The National Institutes of Health (NIH) has kicked off its Knockout Mouse Project (KOMP), a massive effort to delete over a third of the genes in the mouse genome. Today, the institute named four centers that together will receive nearly $50 million over 5 years to create mutant cell lines and mice. The resource is expected to provide researchers with a mouse mutant for whatever disease or development gene they want to study.
Three of the centers--Children's Hospital Oakland Research Institute in California, the School of Veterinary Medicine at the University of California (UC), Davis, and the Wellcome Trust Sanger Institute in Hinxton, U.K.--will work together to make about 5000 unique knockouts. The fourth center, Regeneron Pharmaceuticals in Tarrytown, New York, plans to generate about 3500 additional mutants using technology it has developed for its drug-discovery program. "NIH has picked some great people," says Marina Picciotto, a mouse researcher at Yale University.

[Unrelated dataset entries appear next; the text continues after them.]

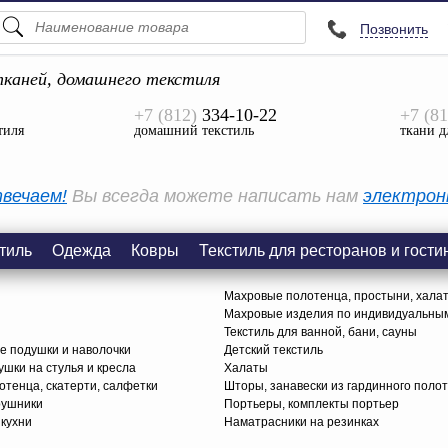
Позвонить
ПОДСКАЗКИ
ТОВАРЫ
каней, домашнего текстиля
+7 (812)
334-10-22
+7 (81
Просмотреть Все
тиля
домашний текстиль
ткани д
КАТЕГОРИИ
вечаем!
Вы всегда можете написать нам
электрон
тиль
Одежда
Ковры
Текстиль для ресторанов и гости
Махровые полотенца, простыни, хала
Махровые изделия по индивидуальны
Текстиль для ванной, бани, сауны
е подушки и наволочки
Детский текстиль
ушки на стулья и кресла
Халаты
тенца, скатерти, салфетки
Шторы, занавески из гардинного поло
рушники
Портьеры, комплекты портьер
 кухни
Наматрасники на резинках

The NIH program is part of a global endeavor to knock out every gene in the mouse genome (Science, 30 June, p. 1862). In January, Europe and Canada embarked on the European Conditional Mouse Mutagenesis Program (EUCOMM) and the North American Conditional Mouse Mutagenesis Project, respectively, which have a combined goal of creating more than 30,000 knockouts in embryonic stem cells. China has plans for a similar resource. Mice and humans share similarity in some 25,000 genes, yet to date only about 11,000 different knockouts have been made. By coordinating their efforts, the projects hope to close this gap.
The Sanger Institute is also one of the leaders of the EUCOMM effort, but Sanger Director Allan Bradley says there will be no overlap between the two programs. "KOMP and EUCOMM researchers will be working side by side, but they'll each be targeting a different set of genes," he says.
Just which genes KOMP will go after will be decided by the Jackson Laboratory in Bar Harbor, Maine, which has received $2.5 million to help coordinate the project. Another $2.5 million will go to the University of Pennsylvania in Philadelphia and the Mount Sinai Hospital in Toronto to improve the performance of the reagents used by the KOMP centers.
Researchers should begin reaping KOMP's benefits in 6 to 9 months, says program director Colin Fletcher, when they can start ordering materials from Regeneron and UC Davis to make their own knockout mice. By next fall, he says, NIH will have set up one or more distribution centers that will quickly get knockouts into the hands of researchers who need them.
"That's going to save investigators lots of money and time and greatly accelerate the pace of mouse research," says M. Celeste Simon, a mouse researcher at the University of Pennsylvania Cancer Center. "It's a very wise investment for NIH."